● **About this task**:
Go through the entries one line at a time, and gather every line that has the word "nach".
§
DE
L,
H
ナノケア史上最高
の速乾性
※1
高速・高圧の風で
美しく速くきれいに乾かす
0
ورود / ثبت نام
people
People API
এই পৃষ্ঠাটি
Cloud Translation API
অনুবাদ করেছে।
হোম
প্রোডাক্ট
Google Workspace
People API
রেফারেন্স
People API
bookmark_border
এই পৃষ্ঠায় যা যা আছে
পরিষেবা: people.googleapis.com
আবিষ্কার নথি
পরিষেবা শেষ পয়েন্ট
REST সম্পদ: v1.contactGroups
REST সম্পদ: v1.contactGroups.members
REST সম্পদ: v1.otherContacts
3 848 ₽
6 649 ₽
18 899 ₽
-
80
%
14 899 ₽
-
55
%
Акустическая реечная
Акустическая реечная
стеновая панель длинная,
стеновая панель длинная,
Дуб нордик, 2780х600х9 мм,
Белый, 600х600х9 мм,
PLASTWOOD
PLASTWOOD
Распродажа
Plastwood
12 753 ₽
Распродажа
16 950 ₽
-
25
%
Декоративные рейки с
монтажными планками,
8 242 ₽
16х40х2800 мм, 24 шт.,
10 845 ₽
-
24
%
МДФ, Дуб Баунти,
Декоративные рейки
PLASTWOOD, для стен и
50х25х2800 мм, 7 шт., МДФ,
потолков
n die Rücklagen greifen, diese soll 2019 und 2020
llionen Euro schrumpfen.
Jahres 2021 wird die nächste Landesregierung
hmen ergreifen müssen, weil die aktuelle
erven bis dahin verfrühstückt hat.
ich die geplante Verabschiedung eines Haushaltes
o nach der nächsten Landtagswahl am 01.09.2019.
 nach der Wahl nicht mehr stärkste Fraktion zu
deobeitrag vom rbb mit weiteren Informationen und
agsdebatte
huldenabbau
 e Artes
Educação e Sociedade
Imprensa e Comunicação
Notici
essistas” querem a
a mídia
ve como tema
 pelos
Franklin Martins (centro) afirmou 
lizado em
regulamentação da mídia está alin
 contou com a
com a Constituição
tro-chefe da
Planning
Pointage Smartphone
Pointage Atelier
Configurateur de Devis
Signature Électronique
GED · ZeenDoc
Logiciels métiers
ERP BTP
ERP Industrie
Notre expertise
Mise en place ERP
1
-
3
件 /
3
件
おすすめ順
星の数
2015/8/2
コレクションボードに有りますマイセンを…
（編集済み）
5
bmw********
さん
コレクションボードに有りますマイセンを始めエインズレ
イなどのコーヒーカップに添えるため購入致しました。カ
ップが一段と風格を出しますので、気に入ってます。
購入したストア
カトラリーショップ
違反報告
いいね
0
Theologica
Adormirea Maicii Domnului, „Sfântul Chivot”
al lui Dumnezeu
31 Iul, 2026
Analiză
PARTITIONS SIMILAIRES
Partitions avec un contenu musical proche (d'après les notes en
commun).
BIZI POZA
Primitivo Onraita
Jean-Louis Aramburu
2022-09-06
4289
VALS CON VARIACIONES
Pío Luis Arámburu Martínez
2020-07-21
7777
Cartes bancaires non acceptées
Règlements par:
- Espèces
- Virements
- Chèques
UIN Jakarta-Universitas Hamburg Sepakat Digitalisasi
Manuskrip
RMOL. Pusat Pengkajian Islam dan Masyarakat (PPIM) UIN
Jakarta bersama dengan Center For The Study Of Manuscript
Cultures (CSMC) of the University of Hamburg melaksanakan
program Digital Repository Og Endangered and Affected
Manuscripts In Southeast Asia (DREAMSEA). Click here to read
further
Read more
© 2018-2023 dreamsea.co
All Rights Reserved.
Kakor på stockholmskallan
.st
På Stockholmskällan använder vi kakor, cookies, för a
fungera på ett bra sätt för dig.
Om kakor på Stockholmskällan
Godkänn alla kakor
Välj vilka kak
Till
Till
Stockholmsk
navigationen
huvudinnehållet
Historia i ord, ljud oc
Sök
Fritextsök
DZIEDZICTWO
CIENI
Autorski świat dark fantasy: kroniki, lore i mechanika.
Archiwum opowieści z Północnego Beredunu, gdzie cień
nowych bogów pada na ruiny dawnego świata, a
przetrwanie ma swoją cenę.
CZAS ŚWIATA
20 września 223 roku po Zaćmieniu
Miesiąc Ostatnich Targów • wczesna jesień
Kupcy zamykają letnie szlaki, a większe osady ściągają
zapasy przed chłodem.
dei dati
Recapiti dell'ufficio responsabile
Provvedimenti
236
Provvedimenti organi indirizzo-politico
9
§
● **Task response**:
o nach der nächsten Landtagswahl am 01.09.2019.
 nach der Wahl nicht mehr stärkste Fraktion zu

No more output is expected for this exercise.